‘Fashion’ – as a terminology – has proven itself extremely liable for interpretation. The amount of associations, presumptions or images the concept fashion evokes in consequence seem dazzling at times. Fashion can involve spectacle as well as slavery, describe mass culture or foster iconography, create barriers and demolish them. While fashion presumably stages the individual, the surrounding environment is constantly entwined and a whole world of sentiments is arranged to do so. The outcome is frivolous and powerful, alluring and disgusting at once. But however accessible this category seems at first glance, the idea of wearables has not been acknowledged to be a part of it yet. Hence, the next few lines are a gentle attempt to understand just how difficult this task seemingly is.
Big names such as Chanel or Dior are saturated with pathos and are garnished with the melancholy of stories written by war. They unleashed the idea of haute couture – a genre as kingly as the ideal fashion perception can possibly be. But if one fast-forwards a few decades, Alexander McQueen will make for a more contemporary and opposing ideal. As it is important to state how locality, time and social environment have always contributed to the success of fashions’ main figures, McQueen can serve as a significant example. At least one of the reasons why Paris made him fail in the beginning could be his strong cultural and stylistic affiliation to London. You will have to excuse this little detour into the past, but mentioning just a few names that have contributed largely to the idea we share on the concept fashion and by illustrating its various stances first, proceeding to the concept of the ‘wearable’ will effectuate the anticlimax I intended to achieve. The category of ‘wearables’ lacks the immediate visual and emotional connotations conceived when talking of the ones named priorly: We dress for success, for good luck as well as for good look, hoping for our very own cinderella story to come true and always in search for the ones alike us. While fashion can be worse than gambling, putting ‘all in’ will most likely be its biggest success.

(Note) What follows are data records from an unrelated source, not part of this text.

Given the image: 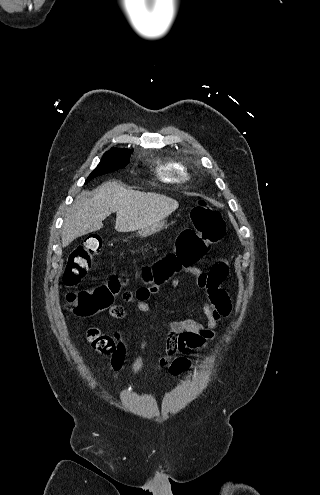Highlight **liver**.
<instances>
[{
    "label": "liver",
    "instance_id": "6515ba94",
    "mask_svg": "<svg viewBox=\"0 0 320 495\" xmlns=\"http://www.w3.org/2000/svg\"><path fill=\"white\" fill-rule=\"evenodd\" d=\"M179 203L165 195L128 190L117 181L98 187L92 196L79 194L69 208L62 228V246L91 232L100 230L109 215L116 212L115 230H140L164 219Z\"/></svg>",
    "mask_w": 320,
    "mask_h": 495
}]
</instances>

The term ‘wearable’ on the other hand describes the safe and functional achievement of attaching an electronic device to the body and hence centers around the machine rather then on the personality of the individual. This most rational procedure suits anything but the powerful cultural notion that comes with fashion. Indeed, a crucial observation of this discourse is that taking a risk, being outrageous and irrational, crossing cultural and even political borders are fashion’s main ingredients. But these don’t suit the business model of big tech-enterprises – which are the ones currently taking care of wearable tech. Instead, concrete and calculable products are more likely to spark their interest. If the players of this quickly emerging industry do actually want to intertwine with the concept of fashion, they will thus either have to change its well preserved recipe, come up with a hybrid that fits into both worlds or help to induce an alternative within its cultural understanding.
To illustrate the reasons for the currently biased relationship of fashion and technology even more clearly, I have chosen three examples. To start with, I will stick to McQueen and his ‘Savage Beauty’ robot-performance which offers fashion’s expected dramatic storyline and stages a theatric human-machine interaction: no function is suggested and robots are presented independently of the human, but the performance seemed to be exemplary for fashion’s shy and premature interaction with technology and presented the clash of two worlds –orchestrated in the familiar fashion way.
As this performance piece can surely be identified as fashion’s advocate, I would like to name a fashion-tech hybrid next. However, most of the products trying to create such a hybrid turned out to be devices rather then fashion items. This genre could best point towards the surely impressive work conducted by Studio XO. But as soon as functions such as data caption or displays come to play, our romantic, idle, anarchic or else cultural notion is set back and a separation of the genre fashion takes place.
Hence, I’d like to name Marloes ten Bhömer instead, who seems to have found a way to combine the sensations of fashion with an engineering approach whilst she avoids to enhance her pieces electronically. Her project ‘A Measurable Factor Sets the Conditions of its Operation’ presents the best of both worlds. Although highly functional and ‘based on research into the structural parameters required to support a foot (in a high-heeled position)’, her work still transports the cultural notion needed when aiming to address the genre of fashion: by dealing with the significance of the high-heel, the specimen shoe obtains center stage instead of being superimposed by an alternative function that can be switched on or off. The genres of fashion and engineering are thus so densely intertwined that we struggle when asked to place her work in either or of the categories. Even the value of ‘history’ is kept present as she retains the craftsmanship inherent to shoe-making by staging the alternative process of production in a familiar way.
There are various examples which fit neither the genre of fashion nor the genre of wearables, and if we’d allow ourselves to analize how and why they successfully meander in between the two genres, we might manage to open up a new category to manifest their existence. Let’s even just consider that Pret-a-Porter and Haute Couture aren’t the only possible fashion-categories and we might manage to find a more natural way to host technological progress within our garments. Embrace the invasion of technology and we might even become witnesses of another cultural fashion-spectacle.